After returning to physical presence in offices, we remind you of some aspects of the clear desk policy that all employees must comply with.
Frame PSD created by freepik desk
1- Your laptop PC must always remain locked when you leave your job, even for a short period (coffee break or similar).
2- Don’t wait for the “screensaver” to activate automatically when you’re not at work.
Lock the screen with and similarly with and lock away sensitive documents you are working on. Take with you the PKI (Public Key Infrastructure) and the identification card of your corporate company (in the future EC). Remember not to wear your identification card visible if you are outside the EC facilities. 3- Do not throw confidential information in the trash[Windows] + [L][Ctrl] + [Alt] + [Supr]
Destroy the information in the shredders located next to the printers or, if it is large volumes, throw them in the closed cubicles enabled for sensitive information that is then destroyed securely by EC providers.
Confidential information is understood to include desk, among others:
- A notification containing personal data.
- Data related to offers and company strategy.
- Audit reports desk.
- Information is classified explicitly as confidential by clients.
4- It is forbidden to write down passwords in post its, notes, agendas or similar that allow easy access to them. Could you not share them with anyone?

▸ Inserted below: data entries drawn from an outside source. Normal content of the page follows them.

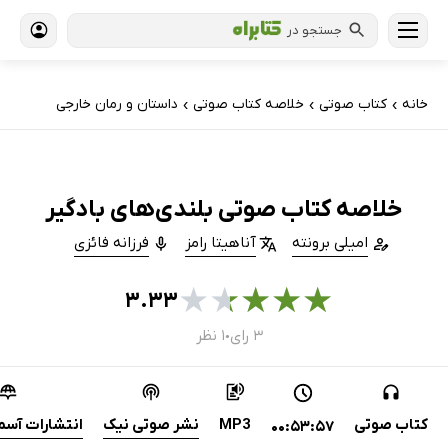
جستجو در
خانه
کتاب‌ صوتی
خلاصه کتاب صوتی
داستان و رمان خارجی
›
›
›
خلاصه کتاب صوتی بلندی‌های بادگیر
امیلی برونته
آناهیتا رامز
فرزانه فائزی
★
★
★
★
★
۳.۳۳
۳ رای
۱ نظر
●
کتاب صوتی
MP3
نشر صوتی نیک
انتشارات آسم
00:53:57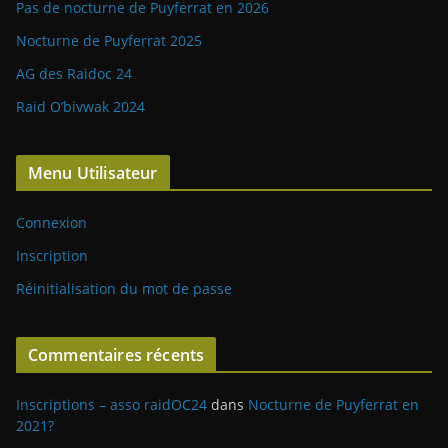
Pas de nocturne de Puyferrat en 2026
Nocturne de Puyferrat 2025
AG des Raidoc 24
Raid O’bivwak 2024
Menu Utilisateur
Connexion
Inscription
Réinitialisation du mot de passe
Commentaires récents
Inscriptions – asso raidOC24
dans
Nocturne de Puyferrat en
2021?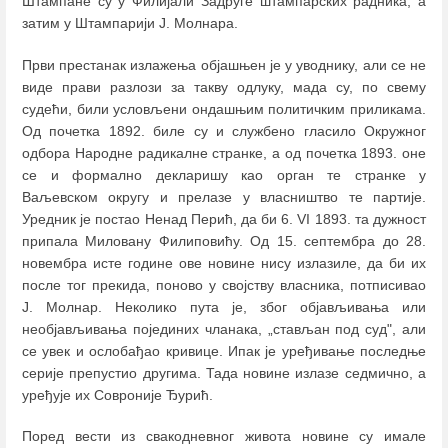
Штампане су у Филијали Задруге штампарских радника, а
затим у Штампарији Ј. Молнара.
Први престанак излажења објашњен је у уводнику, али се не
виде прави разлози за такву одлуку, мада су, по свему
судећи, били условљени ондашњим политичким приликама.
Од почетка 1892. биле су и службено гласило Окружног
одбора Народне радикалне странке, а од почетка 1893. оне
се и формално декларишу као орган те странке у
Ваљевском округу и прелазе у власништво те партије.
Уредник је постао Ненад Перић, да би 6. VI 1893. та дужност
припала Миловану Филиповићу. Од 15. септембра до 28.
новембра исте године ове новине нису излазиле, да би их
после тог прекида, поново у својству власника, потписивао
Ј. Молнар. Неколико пута је, због објављивања или
необјављивања појединих чланака, „стављан под суд", али
се увек и ослобађао кривице. Ипак је уређивање последње
серије препустио другима. Тада новине излазе седмично, а
уређује их Совроније Ђурић.
Поред вести из свакодневног живота новине су имале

5- If you are located in an office or meeting room, lock it when you leave.
6- If you use whiteboards in meeting rooms, delete the information written on them before leaving the room and don’t forget the documentation or devices (PCs or others that contain data).
7- Do not use removable personal devices (smartphone, hard drive, pen drive, etc.) to extract information from your company. If it is require to use these devices, they must be authorize and encrypt, following EC policies.

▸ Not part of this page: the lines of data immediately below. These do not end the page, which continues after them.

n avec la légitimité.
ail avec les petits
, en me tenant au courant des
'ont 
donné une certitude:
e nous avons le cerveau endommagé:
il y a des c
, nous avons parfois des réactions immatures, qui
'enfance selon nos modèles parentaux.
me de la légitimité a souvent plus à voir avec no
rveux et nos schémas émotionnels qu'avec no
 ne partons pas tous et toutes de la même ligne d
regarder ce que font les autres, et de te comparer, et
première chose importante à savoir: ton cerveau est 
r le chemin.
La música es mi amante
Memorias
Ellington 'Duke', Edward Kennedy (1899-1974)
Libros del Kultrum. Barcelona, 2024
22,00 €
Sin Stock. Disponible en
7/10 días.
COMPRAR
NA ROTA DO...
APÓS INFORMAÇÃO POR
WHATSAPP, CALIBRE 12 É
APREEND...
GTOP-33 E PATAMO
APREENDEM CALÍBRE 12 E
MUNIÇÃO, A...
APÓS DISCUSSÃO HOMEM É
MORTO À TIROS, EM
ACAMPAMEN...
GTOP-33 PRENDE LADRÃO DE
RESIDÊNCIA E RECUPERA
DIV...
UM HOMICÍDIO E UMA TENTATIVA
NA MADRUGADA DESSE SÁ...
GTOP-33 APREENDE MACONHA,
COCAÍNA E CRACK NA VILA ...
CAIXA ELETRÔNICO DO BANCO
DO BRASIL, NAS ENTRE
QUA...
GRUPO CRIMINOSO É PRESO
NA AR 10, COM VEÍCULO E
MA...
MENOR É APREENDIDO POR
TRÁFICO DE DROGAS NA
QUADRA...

8- Be careful when you talk on the phone on the street or in EC spaces concerning the information you comment on, do not disclose confidential information of EC or its clients.
9- Avoid leaving y our PC unattended in the car. If you have to make a stop on the way home. It is usually the most common cause of theft. Even if you put it in the trunk.
10- Stay alert about phishing emails and social engineering attempts (impersonation).
Some of the most recent fraud attempts correspond to identity theft by public entities that supposedly request the sending of an invoice corresponding to a tender dossier.
Suppose you notice confidential information thrown in the trash. If your laptop is stole. You detect suspicious activity on your PC (the result of phishing, viruses or similar) or any other type of incident. Please report it to InfoSec, your Information.